Yep but you still pay for the name John Deere, Briggs, Kohler, etc.. I use the Autozone store brand, and or Walmart.. I have used these for awhile with no problems. I did use fram for years but i as well noticed a drop in quality their hype takes over quality..so i dropped them...


----------



## ErnieS (Jun 1, 2011)

ZZ71 said:


> That reminds of what a lady I know who works in a WM customer service dept at local store and what they catch people doing. Customers buy oil, filter etc, put drain oil back the jug or clean the filer and return for a refund. All to often the person working is busy, does not know anything about oil or filters or just plain could care less and its get put back on the shelf and someone buys it. I know of at least 2 people who told they bought oil and found used oil in the Rotella jug, used K&N air filter in the box. Then they had to go back and convince WM they were not pulling a fast one.
> 
> WM will take anything back and if the counter person does not look at it, they put it back on the shelf. So I would be checking very closely to be sure you are not getting screwed. Some of the con men are really good at making used things look new to get a refund. I was burnt on some sensors for a carbon monoxide detect. The sensor battery was dead and would not work. So I returned it and the lady did some checking and that sensor was over 5 yrs old and the package had been tampered with and glued shut.

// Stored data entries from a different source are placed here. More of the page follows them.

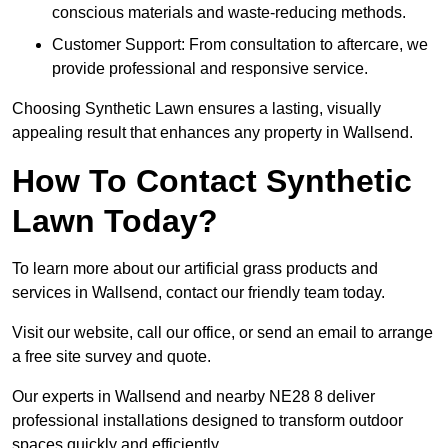
conscious materials and waste-reducing methods.
Customer Support: From consultation to aftercare, we
provide professional and responsive service.
Choosing Synthetic Lawn ensures a lasting, visually
appealing result that enhances any property in Wallsend.
How To Contact Synthetic
Lawn Today?
To learn more about our artificial grass products and
services in Wallsend, contact our friendly team today.
Visit our website, call our office, or send an email to arrange
a free site survey and quote.
Our experts in Wallsend and nearby NE28 8 deliver
professional installations designed to transform outdoor
spaces quickly and efficiently.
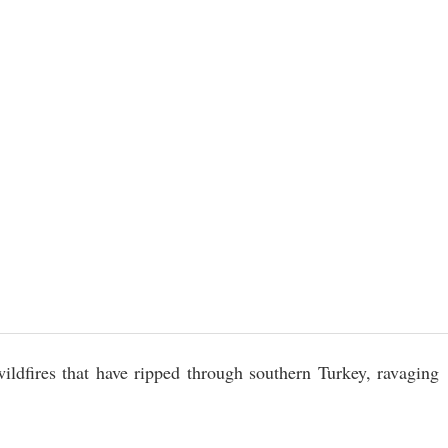
wildfires that have ripped through southern Turkey, ravaging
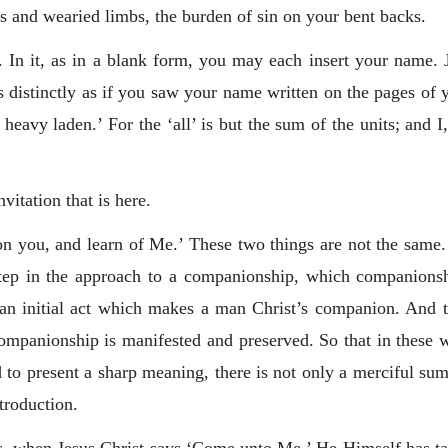
rs and wearied limbs, the burden of sin on your bent backs.
e. In it, as in a blank form, you may each insert your name.
 distinctly as if you saw your name written on the pages o
heavy laden.’ For the ‘all’ is but the sum of the units; and 
vitation that is here.
you, and learn of Me.’ These two things are not the same. 
t step in the approach to a companionship, which companions
 an initial act which makes a man Christ’s companion. And
companionship is manifested and preserved. So that in these 
to present a sharp meaning, there is not only a merciful summo
ntroduction.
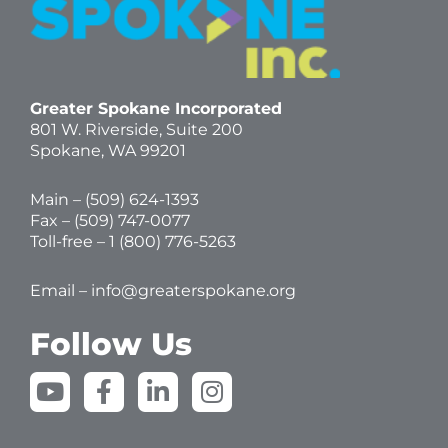
Greater Spokane Incorporated
801 W. Riverside,
Suite 200
Spokane, WA 99201
Main – (
509) 624-1393
Fax – (509) 747-0077
Toll-free –
1 (800) 776-5263
Email –
info@greaterspokane.org
Follow Us
Y
F
L
I
o
a
i
n
u
c
n
s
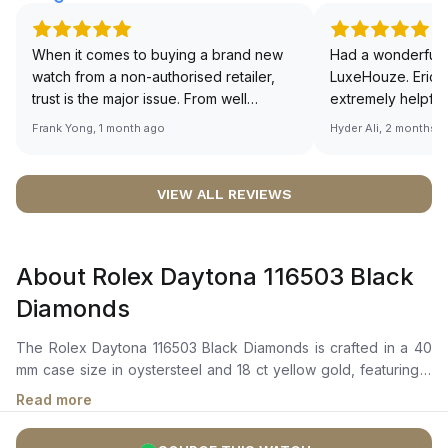
When it comes to buying a brand new
Had a wonderful 
watch from a non-authorised retailer,
LuxeHouze. Eric 
trust is the major issue. From well
extremely helpfu
documented and efficient payment and
making the whole
Frank Yong, 1 month ago
Hyder Ali, 2 months 
invoice records, and to excellent
and enjoyable. Th
service by the staff, you will have no
time to guide me 
worries about sourcing your required
right piece. Excel
VIEW ALL REVIEWS
watch from Luxehouze. The discounted
Sir, could you ple
price is the bonus for me, (as some
shot of your watc
brands obviously have a premium). I am
description abo
About Rolex Daytona 116503 Black
definitely buying all my future watches
🙏🏻
from here, as I don't agree with
Diamonds
Richemont or other houses pulling away
from the authorised retailer model. I am
The Rolex Daytona 116503 Black Diamonds is crafted in a 40
old school - I need to get a discount.
mm case size in oystersteel and 18 ct yellow gold, featuring a
fixed yellow gold bezel engraved with a tachymetric scale.It
Read more
showcases a black dial adorned with eight diamond-set hour
markers and three gold-trimmed sub-dials at 3, 6, and 9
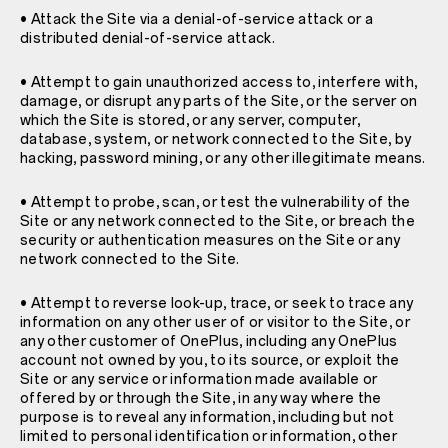
• Attack the Site via a denial-of-service attack or a
distributed denial-of-service attack.
• Attempt to gain unauthorized access to, interfere with,
damage, or disrupt any parts of the Site, or the server on
which the Site is stored, or any server, computer,
database, system, or network connected to the Site, by
hacking, password mining, or any other illegitimate means.
• Attempt to probe, scan, or test the vulnerability of the
Site or any network connected to the Site, or breach the
security or authentication measures on the Site or any
network connected to the Site.
• Attempt to reverse look-up, trace, or seek to trace any
information on any other user of or visitor to the Site, or
any other customer of OnePlus, including any OnePlus
account not owned by you, to its source, or exploit the
Site or any service or information made available or
offered by or through the Site, in any way where the
purpose is to reveal any information, including but not
limited to personal identification or information, other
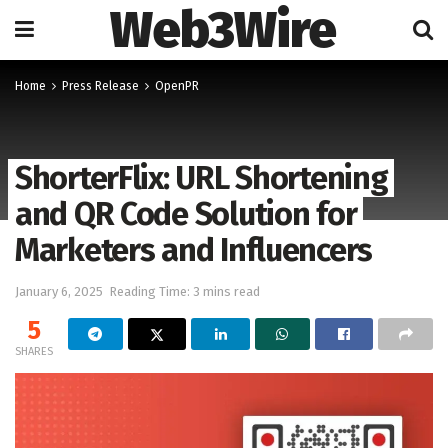
Web3Wire
Home
Press Release
OpenPR
ShorterFlix: URL Shortening
and QR Code Solution for
Marketers and Influencers
January 6, 2025
Reading Time: 3 mins read
5
SHARES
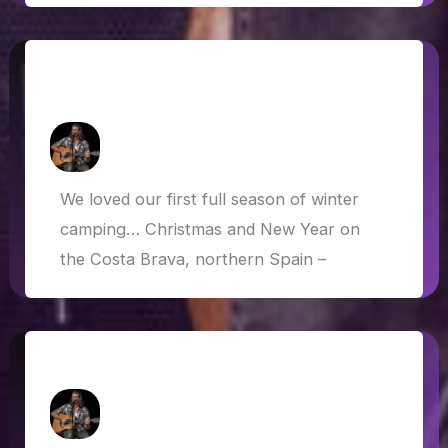
Winter Camping: Spain, France, Italy,
Austria, Germany
How Askew
/
3 March 2020
We loved our first full season of winter
camping… Christmas and New Year on
the Costa Brava, northern Spain –
Update on van life costs
How Askew
/
15 January 2020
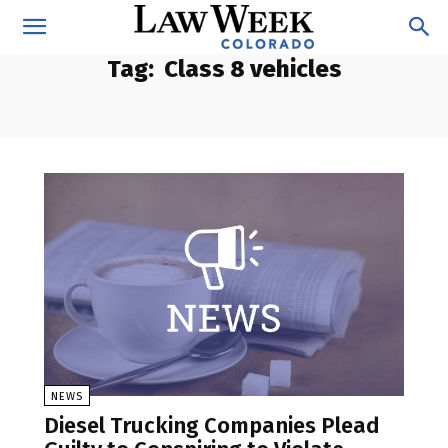
Tag:
Class 8 vehicles
NEWS
Diesel Trucking Companies Plead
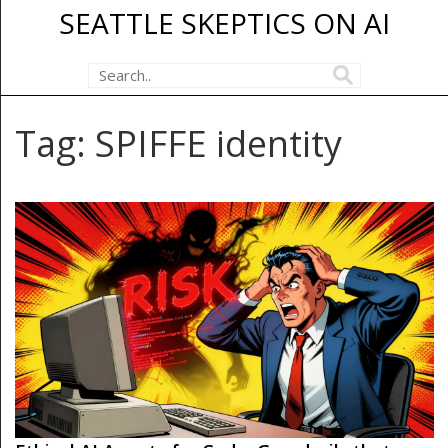
SEATTLE SKEPTICS ON AI
Tag: SPIFFE identity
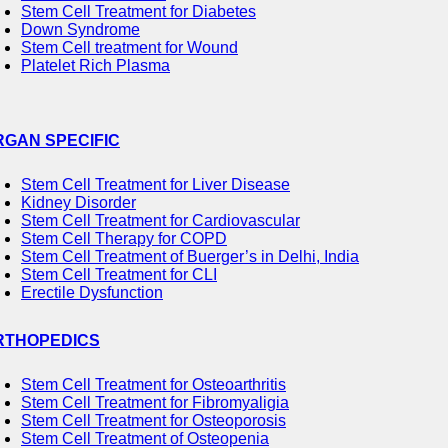
Stem Cell Treatment for Diabetes
Down Syndrome
Stem Cell treatment for Wound
Platelet Rich Plasma
RGAN SPECIFIC
Stem Cell Treatment for Liver Disease
Kidney Disorder
Stem Cell Treatment for Cardiovascular
Stem Cell Therapy for COPD
Stem Cell Treatment of Buerger’s in Delhi, India
Stem Cell Treatment for CLI
Erectile Dysfunction
RTHOPEDICS
Stem Cell Treatment for Osteoarthritis
Stem Cell Treatment for Fibromyaligia
Stem Cell Treatment for Osteoporosis
Stem Cell Treatment of Osteopenia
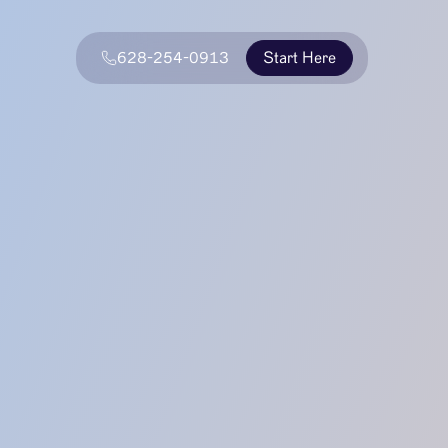
628-254-0913
Start Here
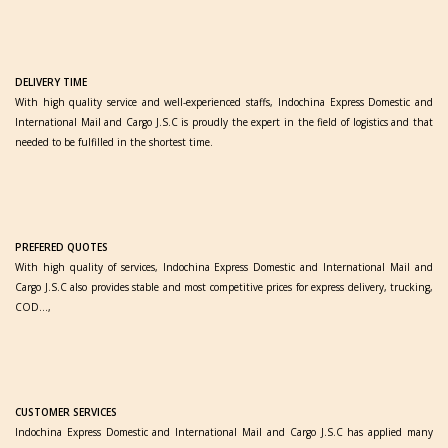
DELIVERY TIME
With high quality service and well-experienced staffs, Indochina Express Domestic and
International Mail and Cargo J.S.C is proudly the expert in the field of logistics and that
needed to be fulfilled in the shortest time.
PREFERED QUOTES
With high quality of services, Indochina Express Domestic and International Mail and
Cargo J.S.C also provides stable and most competitive prices for express delivery, trucking,
COD…,
CUSTOMER SERVICES
Indochina Express Domestic and International Mail and Cargo J.S.C has applied many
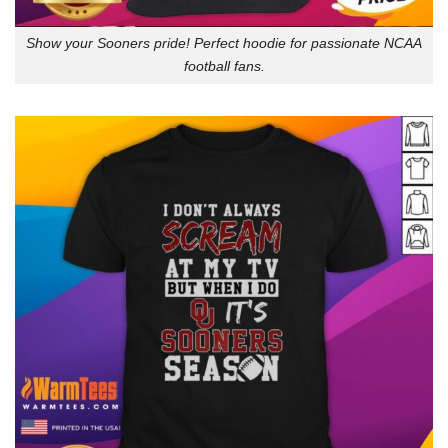
Show your Sooners pride! Perfect hoodie for passionate NCAA
football fans.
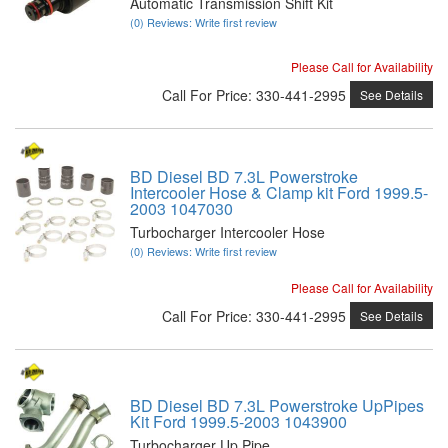
Automatic Transmission Shift Kit
(0) Reviews: Write first review
Please Call for Availability
Call
For Price
:
330-441-2995
See Details
BD Diesel BD 7.3L Powerstroke
Intercooler Hose & Clamp kit Ford 1999.5-
2003 1047030
Turbocharger Intercooler Hose
(0) Reviews: Write first review
Please Call for Availability
Call
For Price
:
330-441-2995
See Details
BD Diesel BD 7.3L Powerstroke UpPipes
Kit Ford 1999.5-2003 1043900
Turbocharger Up Pipe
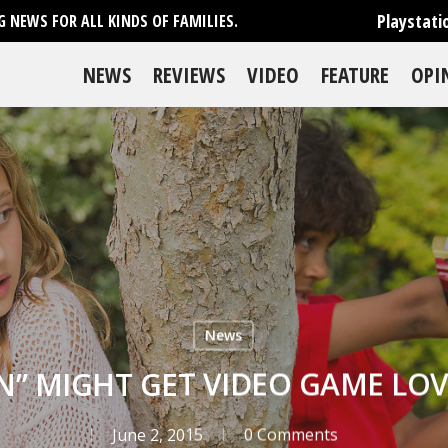
Playstati
 NEWS FOR ALL KINDS OF FAMILIES.
NEWS
REVIEWS
VIDEO
FEATURE
OPI
News
N” MIGHT GET VIDEO GAME LOV
June 2, 2015
0 Comments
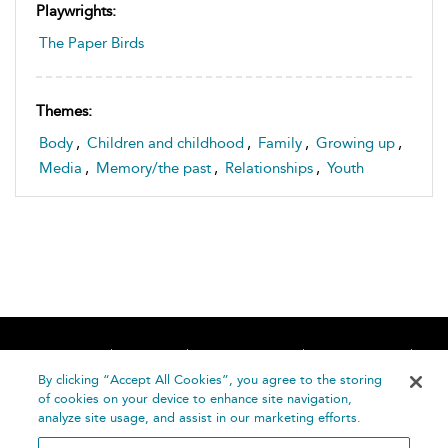
Playwrights:
The Paper Birds
Themes:
Body
,
Children and childhood
,
Family
,
Growing up
,
Media
,
Memory/the past
,
Relationships
,
Youth
Home
About
Accessibility
Contact Us
Help
By clicking “Accept All Cookies”, you agree to the storing
of cookies on your device to enhance site navigation,
analyze site usage, and assist in our marketing efforts.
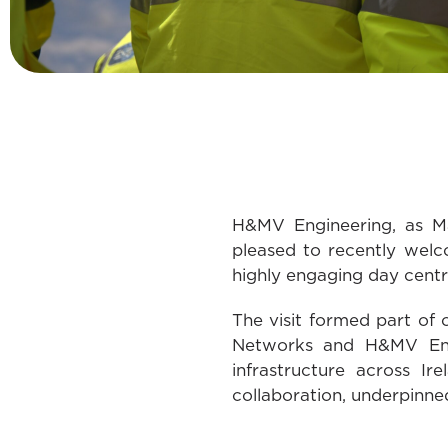
H&MV Engineering, as Ma
pleased to recently wel
highly engaging day centre
The visit formed part of
Networks and H&MV Engin
infrastructure across Ir
collaboration, underpinned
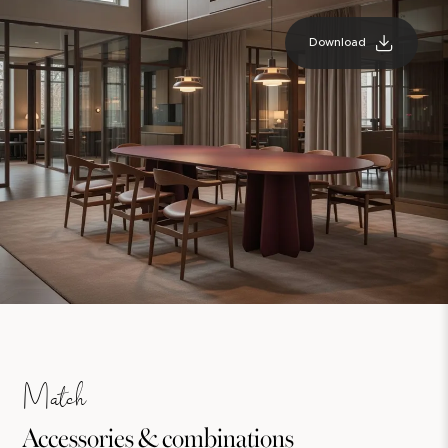
Download
Match
Accessories & combinations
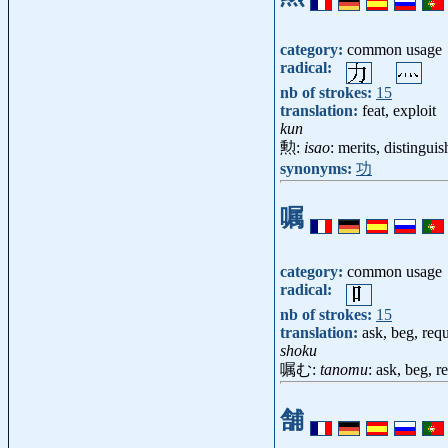
category:
common usage
radical:
nb of strokes:
15
translation:
feat, exploit
kun
勲:
isao
: merits, distingui
synonyms:
功
嘱
category:
common usage
radical:
nb of strokes:
15
translation:
ask, beg, requ
shoku
嘱む:
tanomu
: ask, beg, r
舗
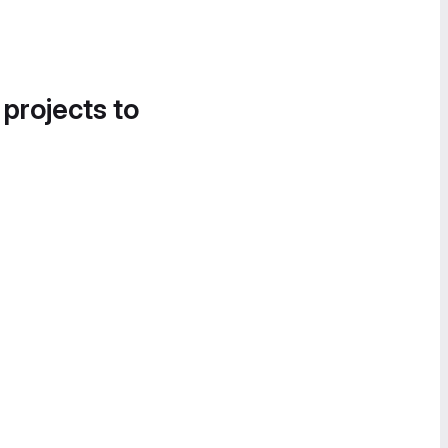
 projects to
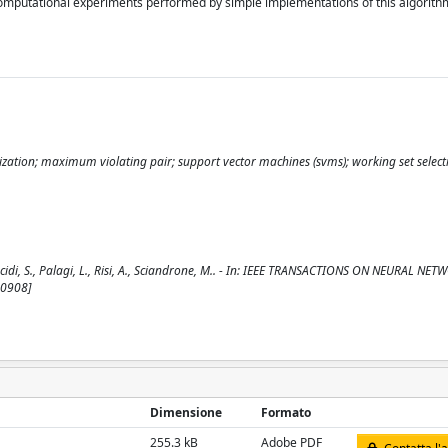
 computational experiments performed by simple implementations of this algorith
ization; maximum violating pair; support vector machines (svms); working set select
i, S., Palagi, L., Risi, A., Sciandrone, M.. - In: IEEE TRANSACTIONS ON NEURAL NET
20908]
Dimensione
Formato
255.3 kB
Adobe PDF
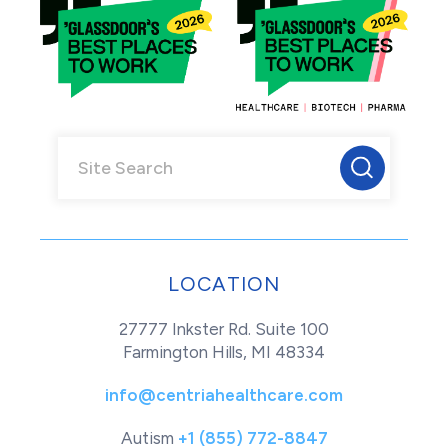
LOCATION
27777 Inkster Rd. Suite 100
Farmington Hills, MI 48334
info@centriahealthcare.com
Autism
+1 (855) 772-8847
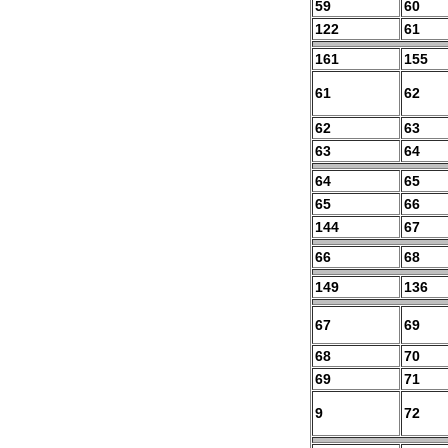
59
60
122
61
161
155
61
62
62
63
63
64
64
65
65
66
144
67
66
68
149
136
67
69
68
70
69
71
9
72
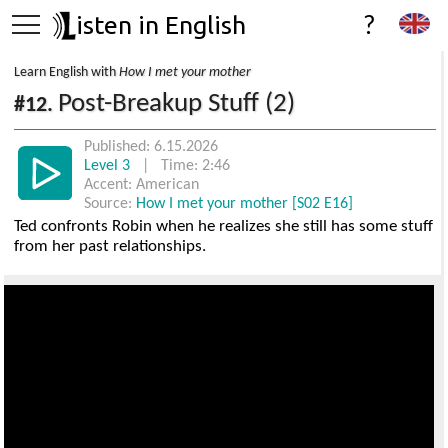
isten in English
?
Learn English with
How I met your mother
Post-Breakup Stuff (2)
#12.
Published: 6.15.2026
Level 3
| Time: 2:46
Accent: American
Source:
How I met your mother [S02 E16]
Ted confronts Robin when he realizes she still has some stuff
from her past relationships.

I got burned on an oil filter for my Harley. The one I use is chrome plated and costs about 10 bucks. People pull the chrome filter and put it in a plain $4 filter box and put the cheap filter back in the chrome filter box. It pretty much sucks when the wife is out in the car and you've dropped the oil and filter on the bike and find you have the wrong replacement with no transportation to a store.


----------



## magfarm (Nov 5, 2009)

luvmyih said:


> Hi Guys What Are Peoples Opinion On FRAM 0il Filters


Just cut one open and you will find out why they're at the bottom of the list.


----------